— WHAT THE TASK REQUIRES —
Go over the lines below, and when one contains the word "target", copy it.

— RECORDS FOR THIS EXERCISE —
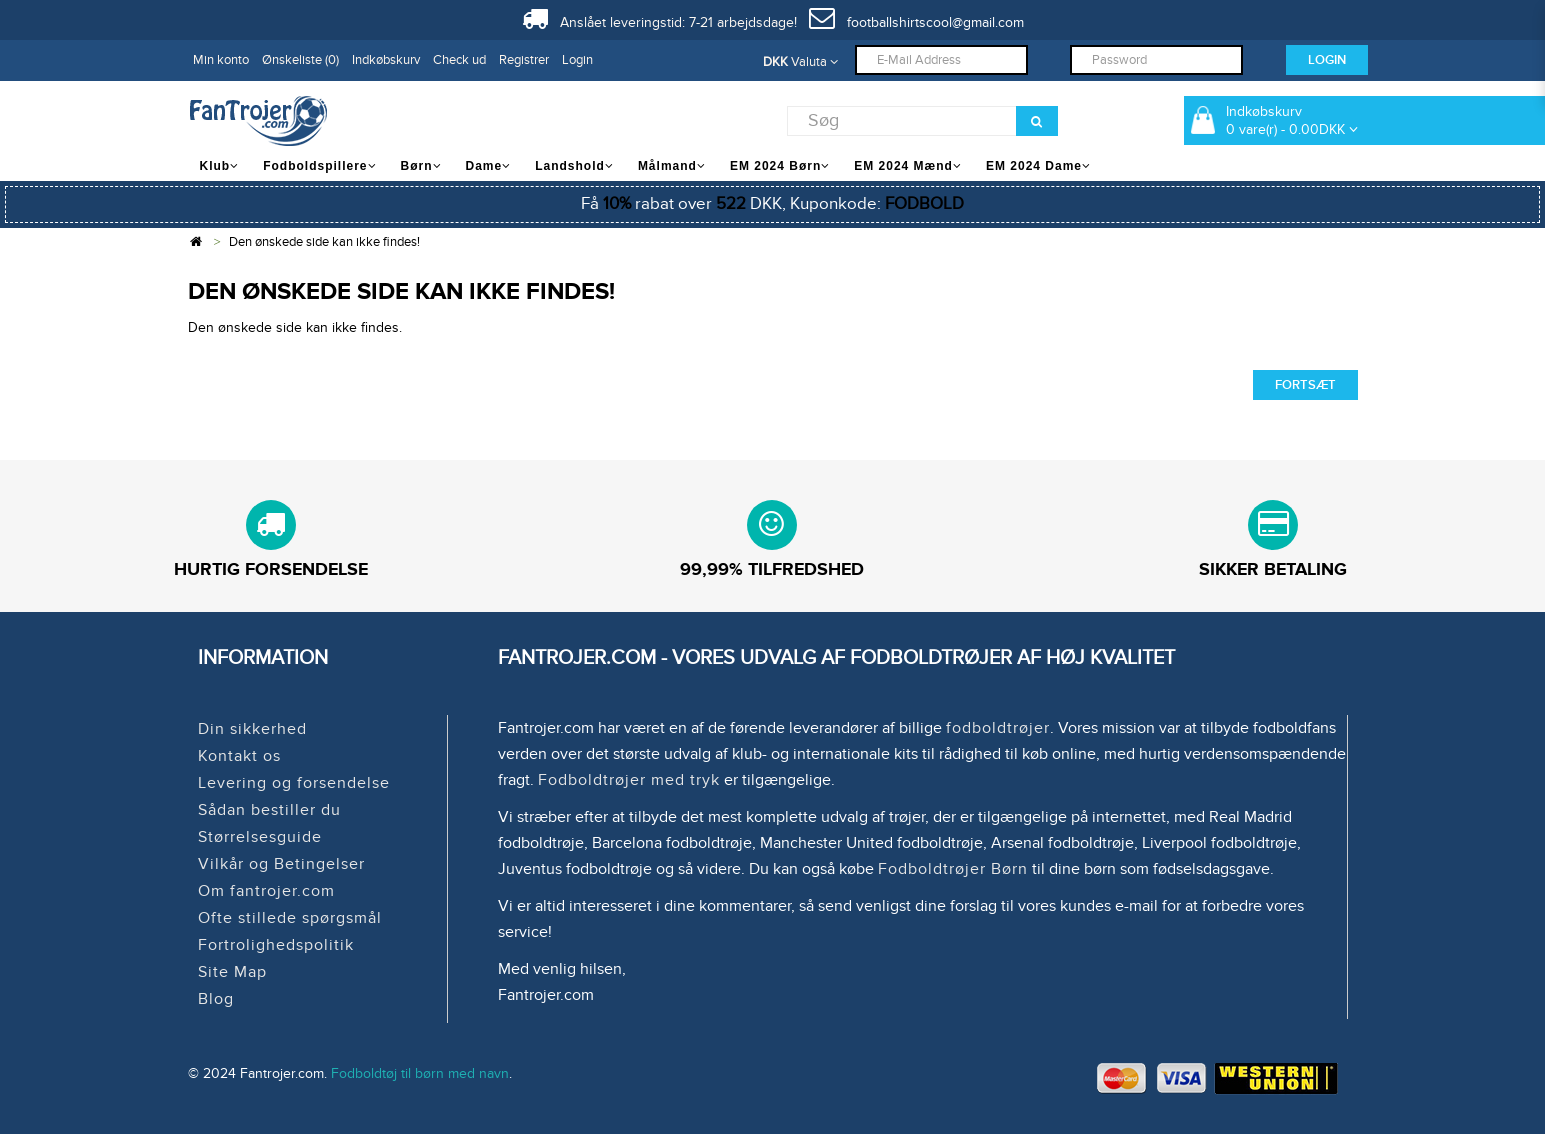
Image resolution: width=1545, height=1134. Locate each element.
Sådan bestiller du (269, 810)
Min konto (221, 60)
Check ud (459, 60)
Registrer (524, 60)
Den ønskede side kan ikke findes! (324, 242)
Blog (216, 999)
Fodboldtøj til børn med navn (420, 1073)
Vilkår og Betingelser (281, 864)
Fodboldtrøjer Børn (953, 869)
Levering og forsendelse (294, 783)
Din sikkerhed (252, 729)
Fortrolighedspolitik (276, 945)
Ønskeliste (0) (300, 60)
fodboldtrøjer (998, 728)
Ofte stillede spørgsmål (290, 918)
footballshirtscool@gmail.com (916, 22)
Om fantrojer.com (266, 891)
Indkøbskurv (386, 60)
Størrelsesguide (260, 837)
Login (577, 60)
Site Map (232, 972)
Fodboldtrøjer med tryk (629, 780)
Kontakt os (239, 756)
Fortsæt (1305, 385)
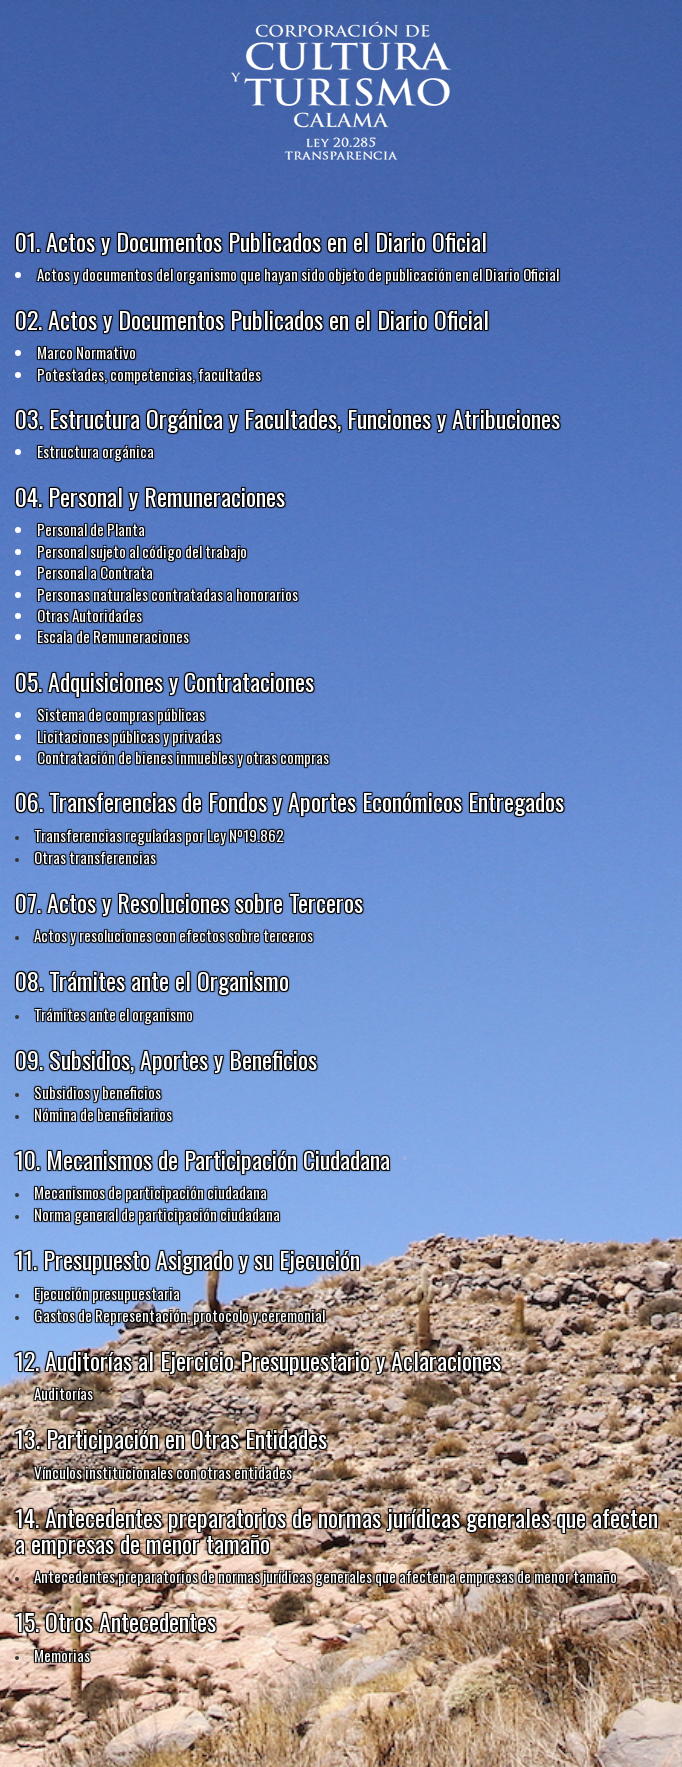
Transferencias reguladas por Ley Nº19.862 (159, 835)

* * *

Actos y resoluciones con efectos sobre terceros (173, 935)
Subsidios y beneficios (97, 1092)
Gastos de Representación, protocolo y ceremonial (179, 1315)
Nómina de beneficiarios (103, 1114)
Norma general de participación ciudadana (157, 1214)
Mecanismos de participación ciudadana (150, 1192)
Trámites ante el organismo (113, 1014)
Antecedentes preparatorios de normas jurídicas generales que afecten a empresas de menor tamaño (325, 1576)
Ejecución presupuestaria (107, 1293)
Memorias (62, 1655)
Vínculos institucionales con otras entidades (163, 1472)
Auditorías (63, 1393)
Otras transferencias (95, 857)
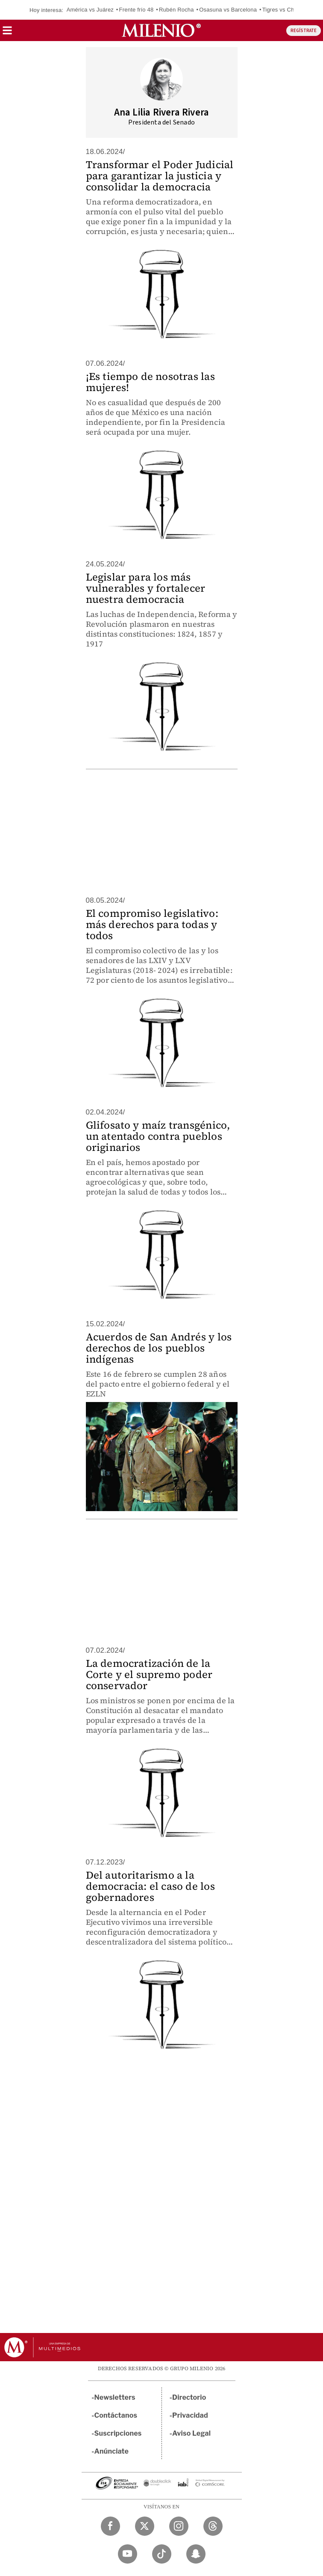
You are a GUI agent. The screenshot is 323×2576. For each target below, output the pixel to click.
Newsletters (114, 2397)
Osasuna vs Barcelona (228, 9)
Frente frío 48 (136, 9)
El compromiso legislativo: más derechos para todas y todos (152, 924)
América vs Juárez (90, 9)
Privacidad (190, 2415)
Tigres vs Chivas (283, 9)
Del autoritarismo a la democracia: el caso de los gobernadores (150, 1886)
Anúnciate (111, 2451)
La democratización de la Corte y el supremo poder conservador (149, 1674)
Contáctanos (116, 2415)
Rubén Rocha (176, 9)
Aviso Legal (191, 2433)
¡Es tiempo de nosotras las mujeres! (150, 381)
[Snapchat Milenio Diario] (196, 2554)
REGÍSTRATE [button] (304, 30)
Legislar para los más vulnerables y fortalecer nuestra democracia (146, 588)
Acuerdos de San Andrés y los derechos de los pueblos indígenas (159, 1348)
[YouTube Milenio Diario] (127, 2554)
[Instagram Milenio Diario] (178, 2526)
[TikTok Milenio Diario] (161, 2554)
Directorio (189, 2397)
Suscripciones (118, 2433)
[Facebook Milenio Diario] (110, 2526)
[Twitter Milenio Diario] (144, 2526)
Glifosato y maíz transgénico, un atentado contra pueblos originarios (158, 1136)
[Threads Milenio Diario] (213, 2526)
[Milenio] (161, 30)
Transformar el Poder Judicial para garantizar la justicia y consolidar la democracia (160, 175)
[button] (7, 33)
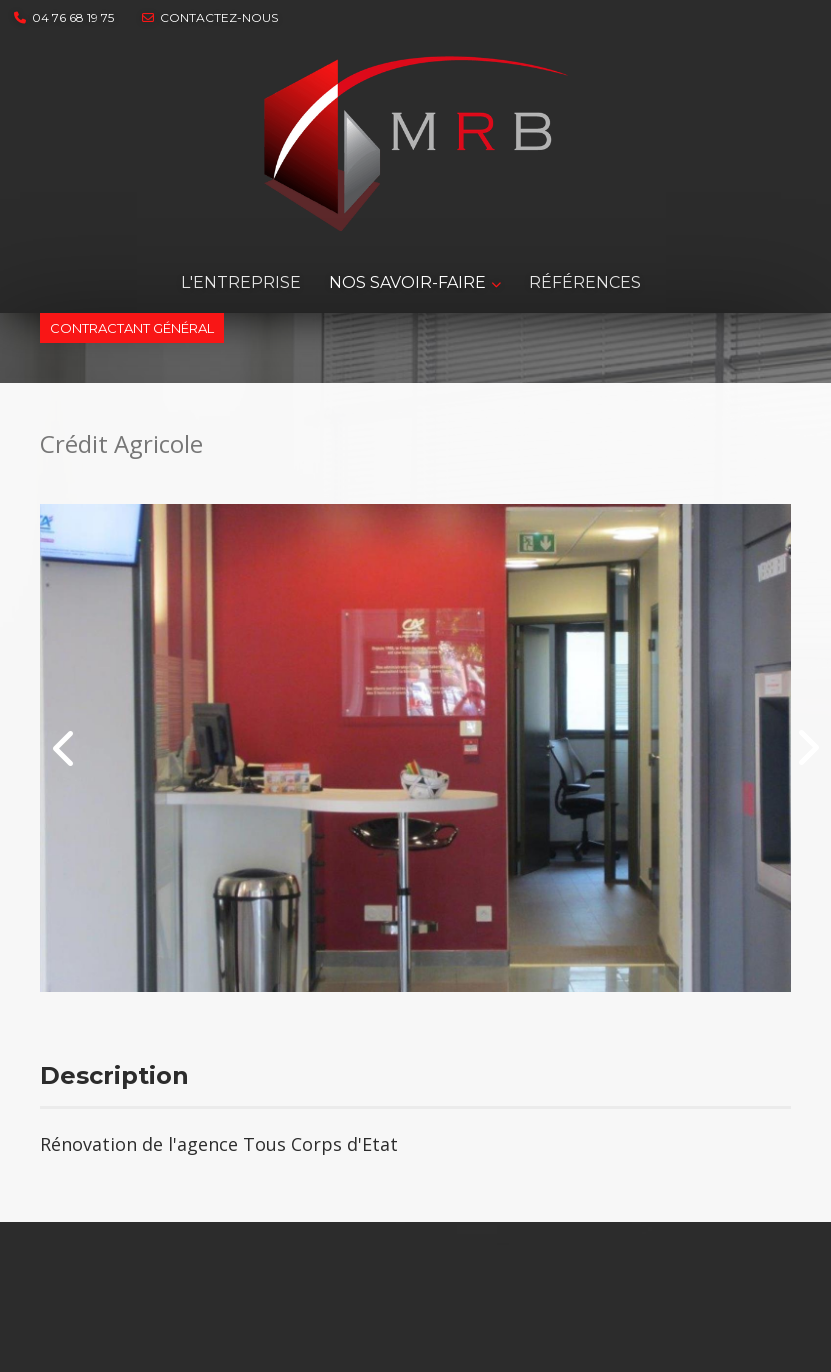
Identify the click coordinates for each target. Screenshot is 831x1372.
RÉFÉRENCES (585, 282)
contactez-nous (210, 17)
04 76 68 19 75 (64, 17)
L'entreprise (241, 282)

==

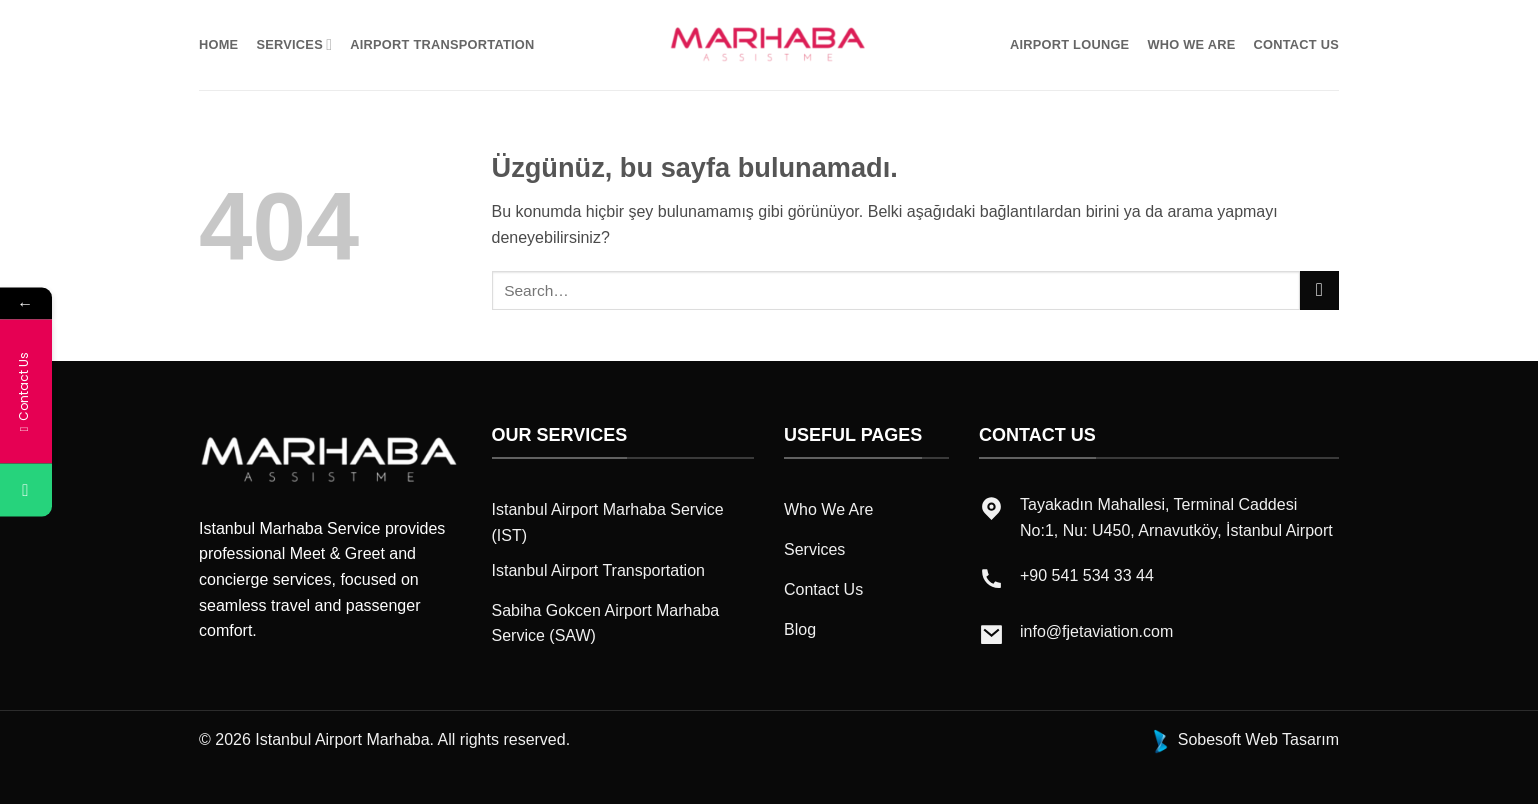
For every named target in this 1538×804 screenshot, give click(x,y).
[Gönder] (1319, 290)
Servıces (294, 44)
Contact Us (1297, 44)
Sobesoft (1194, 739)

— RESPONSE TO THIS EXERCISE —
You are a GUI agent. The screenshot is 323×2576. For each target below, output the pixel to click.
Identify the click coordinates for each target. Screenshot is 831x1372.
For every named target in this 1538×804 screenshot, give click(x,y).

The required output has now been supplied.